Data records
=== Begin Enclosure ===

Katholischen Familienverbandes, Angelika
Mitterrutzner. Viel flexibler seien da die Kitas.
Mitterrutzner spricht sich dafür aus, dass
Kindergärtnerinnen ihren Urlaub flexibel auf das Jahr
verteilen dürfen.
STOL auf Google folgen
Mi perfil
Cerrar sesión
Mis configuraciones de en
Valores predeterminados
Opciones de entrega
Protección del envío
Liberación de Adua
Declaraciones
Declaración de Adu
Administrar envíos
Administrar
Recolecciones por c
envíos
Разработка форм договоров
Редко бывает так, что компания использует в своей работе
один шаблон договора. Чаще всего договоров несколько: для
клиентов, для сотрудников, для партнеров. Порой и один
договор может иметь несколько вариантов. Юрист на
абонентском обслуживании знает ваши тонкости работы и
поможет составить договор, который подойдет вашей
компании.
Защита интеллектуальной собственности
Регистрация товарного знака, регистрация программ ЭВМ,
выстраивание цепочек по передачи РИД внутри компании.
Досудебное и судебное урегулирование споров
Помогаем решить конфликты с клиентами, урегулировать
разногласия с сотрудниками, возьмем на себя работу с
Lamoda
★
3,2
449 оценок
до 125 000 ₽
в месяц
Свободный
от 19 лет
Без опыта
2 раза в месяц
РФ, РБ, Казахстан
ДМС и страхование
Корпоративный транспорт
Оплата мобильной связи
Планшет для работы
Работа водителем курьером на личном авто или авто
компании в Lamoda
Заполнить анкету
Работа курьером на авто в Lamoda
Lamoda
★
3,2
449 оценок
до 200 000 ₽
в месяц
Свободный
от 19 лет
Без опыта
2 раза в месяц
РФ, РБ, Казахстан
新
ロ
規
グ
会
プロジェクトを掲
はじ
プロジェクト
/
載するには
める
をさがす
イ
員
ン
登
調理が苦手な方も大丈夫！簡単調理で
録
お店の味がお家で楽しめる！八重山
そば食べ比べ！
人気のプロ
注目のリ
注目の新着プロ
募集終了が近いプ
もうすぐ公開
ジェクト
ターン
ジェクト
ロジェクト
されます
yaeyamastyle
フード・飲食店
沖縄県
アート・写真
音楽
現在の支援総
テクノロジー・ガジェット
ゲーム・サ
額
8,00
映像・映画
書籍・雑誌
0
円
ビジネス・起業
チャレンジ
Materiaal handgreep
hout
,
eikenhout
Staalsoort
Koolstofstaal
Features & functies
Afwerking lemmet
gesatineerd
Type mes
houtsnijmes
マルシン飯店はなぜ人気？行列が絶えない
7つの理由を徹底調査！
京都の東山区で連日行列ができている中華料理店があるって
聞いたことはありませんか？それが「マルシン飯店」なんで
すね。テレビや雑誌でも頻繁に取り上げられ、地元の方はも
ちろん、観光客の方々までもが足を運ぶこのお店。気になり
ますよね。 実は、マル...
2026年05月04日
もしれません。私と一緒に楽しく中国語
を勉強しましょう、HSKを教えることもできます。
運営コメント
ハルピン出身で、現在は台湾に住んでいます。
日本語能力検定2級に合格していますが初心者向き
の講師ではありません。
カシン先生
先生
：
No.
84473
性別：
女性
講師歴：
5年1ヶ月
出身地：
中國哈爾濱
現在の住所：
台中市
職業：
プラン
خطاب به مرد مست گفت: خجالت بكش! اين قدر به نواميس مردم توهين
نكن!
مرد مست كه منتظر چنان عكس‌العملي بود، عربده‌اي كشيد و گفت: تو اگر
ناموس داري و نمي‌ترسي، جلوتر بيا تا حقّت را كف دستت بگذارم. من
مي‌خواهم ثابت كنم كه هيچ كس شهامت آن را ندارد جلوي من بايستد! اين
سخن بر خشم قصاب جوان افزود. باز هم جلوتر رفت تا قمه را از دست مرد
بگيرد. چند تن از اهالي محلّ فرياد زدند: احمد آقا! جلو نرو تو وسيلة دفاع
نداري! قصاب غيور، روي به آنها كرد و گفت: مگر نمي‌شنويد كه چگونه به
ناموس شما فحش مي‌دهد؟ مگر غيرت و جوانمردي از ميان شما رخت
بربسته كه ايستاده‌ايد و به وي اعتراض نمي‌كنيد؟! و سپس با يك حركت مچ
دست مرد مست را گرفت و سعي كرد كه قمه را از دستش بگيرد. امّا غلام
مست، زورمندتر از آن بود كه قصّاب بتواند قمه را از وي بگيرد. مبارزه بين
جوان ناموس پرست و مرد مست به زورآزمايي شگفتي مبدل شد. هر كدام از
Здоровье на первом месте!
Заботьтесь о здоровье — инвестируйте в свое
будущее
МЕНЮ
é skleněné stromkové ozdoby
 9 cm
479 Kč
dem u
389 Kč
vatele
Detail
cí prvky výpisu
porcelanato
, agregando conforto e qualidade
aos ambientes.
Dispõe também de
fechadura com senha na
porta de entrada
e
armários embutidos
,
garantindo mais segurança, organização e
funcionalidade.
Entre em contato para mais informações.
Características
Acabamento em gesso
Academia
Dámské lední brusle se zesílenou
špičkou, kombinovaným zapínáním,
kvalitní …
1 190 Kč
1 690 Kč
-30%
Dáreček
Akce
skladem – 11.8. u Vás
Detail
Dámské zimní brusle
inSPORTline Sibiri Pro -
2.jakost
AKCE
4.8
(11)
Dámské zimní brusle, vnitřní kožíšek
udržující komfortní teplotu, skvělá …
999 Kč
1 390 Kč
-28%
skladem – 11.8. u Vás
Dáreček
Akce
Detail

=== End Enclosure ===

Your task is to copy every entry above, exactly as written.

Katholischen Familienverbandes, Angelika
Mitterrutzner. Viel flexibler seien da die Kitas.
Mitterrutzner spricht sich dafür aus, dass
Kindergärtnerinnen ihren Urlaub flexibel auf das Jahr
verteilen dürfen.
STOL auf Google folgen
Mi perfil
Cerrar sesión
Mis configuraciones de en
Valores predeterminados
Opciones de entrega
Protección del envío
Liberación de Adua
Declaraciones
Declaración de Adu
Administrar envíos
Administrar
Recolecciones por c
envíos
Разработка форм договоров
Редко бывает так, что компания использует в своей работе
один шаблон договора. Чаще всего договоров несколько: для
клиентов, для сотрудников, для партнеров. Порой и один
договор может иметь несколько вариантов. Юрист на
абонентском обслуживании знает ваши тонкости работы и
поможет составить договор, который подойдет вашей
компании.
Защита интеллектуальной собственности
Регистрация товарного знака, регистрация программ ЭВМ,
выстраивание цепочек по передачи РИД внутри компании.
Досудебное и судебное урегулирование споров
Помогаем решить конфликты с клиентами, урегулировать
разногласия с сотрудниками, возьмем на себя работу с
Lamoda
★
3,2
449 оценок
до 125 000 ₽
в месяц
Свободный
от 19 лет
Без опыта
2 раза в месяц
РФ, РБ, Казахстан
ДМС и страхование
Корпоративный транспорт
Оплата мобильной связи
Планшет для работы
Работа водителем курьером на личном авто или авто
компании в Lamoda
Заполнить анкету
Работа курьером на авто в Lamoda
Lamoda
★
3,2
449 оценок
до 200 000 ₽
в месяц
Свободный
от 19 лет
Без опыта
2 раза в месяц
РФ, РБ, Казахстан
新
ロ
規
グ
会
プロジェクトを掲
はじ
プロジェクト
/
載するには
める
をさがす
イ
員
ン
登
調理が苦手な方も大丈夫！簡単調理で
録
お店の味がお家で楽しめる！八重山
そば食べ比べ！
人気のプロ
注目のリ
注目の新着プロ
募集終了が近いプ
もうすぐ公開
ジェクト
ターン
ジェクト
ロジェクト
されます
yaeyamastyle
フード・飲食店
沖縄県
アート・写真
音楽
現在の支援総
テクノロジー・ガジェット
ゲーム・サ
額
8,00
映像・映画
書籍・雑誌
0
円
ビジネス・起業
チャレンジ
Materiaal handgreep
hout
,
eikenhout
Staalsoort
Koolstofstaal
Features & functies
Afwerking lemmet
gesatineerd
Type mes
houtsnijmes
マルシン飯店はなぜ人気？行列が絶えない
7つの理由を徹底調査！
京都の東山区で連日行列ができている中華料理店があるって
聞いたことはありませんか？それが「マルシン飯店」なんで
すね。テレビや雑誌でも頻繁に取り上げられ、地元の方はも
ちろん、観光客の方々までもが足を運ぶこのお店。気になり
ますよね。 実は、マル...
2026年05月04日
もしれません。私と一緒に楽しく中国語
を勉強しましょう、HSKを教えることもできます。
運営コメント
ハルピン出身で、現在は台湾に住んでいます。
日本語能力検定2級に合格していますが初心者向き
の講師ではありません。
カシン先生
先生
：
No.
84473
性別：
女性
講師歴：
5年1ヶ月
出身地：
中國哈爾濱
現在の住所：
台中市
職業：
プラン
خطاب به مرد مست گفت: خجالت بكش! اين قدر به نواميس مردم توهين
نكن!
مرد مست كه منتظر چنان عكس‌العملي بود، عربده‌اي كشيد و گفت: تو اگر
ناموس داري و نمي‌ترسي، جلوتر بيا تا حقّت را كف دستت بگذارم. من
مي‌خواهم ثابت كنم كه هيچ كس شهامت آن را ندارد جلوي من بايستد! اين
سخن بر خشم قصاب جوان افزود. باز هم جلوتر رفت تا قمه را از دست مرد
بگيرد. چند تن از اهالي محلّ فرياد زدند: احمد آقا! جلو نرو تو وسيلة دفاع
نداري! قصاب غيور، روي به آنها كرد و گفت: مگر نمي‌شنويد كه چگونه به
ناموس شما فحش مي‌دهد؟ مگر غيرت و جوانمردي از ميان شما رخت
بربسته كه ايستاده‌ايد و به وي اعتراض نمي‌كنيد؟! و سپس با يك حركت مچ
دست مرد مست را گرفت و سعي كرد كه قمه را از دستش بگيرد. امّا غلام
مست، زورمندتر از آن بود كه قصّاب بتواند قمه را از وي بگيرد. مبارزه بين
جوان ناموس پرست و مرد مست به زورآزمايي شگفتي مبدل شد. هر كدام از
Здоровье на первом месте!
Заботьтесь о здоровье — инвестируйте в свое
будущее
МЕНЮ
é skleněné stromkové ozdoby
 9 cm
479 Kč
dem u
389 Kč
vatele
Detail
cí prvky výpisu
porcelanato
, agregando conforto e qualidade
aos ambientes.
Dispõe também de
fechadura com senha na
porta de entrada
e
armários embutidos
,
garantindo mais segurança, organização e
funcionalidade.
Entre em contato para mais informações.
Características
Acabamento em gesso
Academia
Dámské lední brusle se zesílenou
špičkou, kombinovaným zapínáním,
kvalitní …
1 190 Kč
1 690 Kč
-30%
Dáreček
Akce
skladem – 11.8. u Vás
Detail
Dámské zimní brusle
inSPORTline Sibiri Pro -
2.jakost
AKCE
4.8
(11)
Dámské zimní brusle, vnitřní kožíšek
udržující komfortní teplotu, skvělá …
999 Kč
1 390 Kč
-28%
skladem – 11.8. u Vás
Dáreček
Akce
Detail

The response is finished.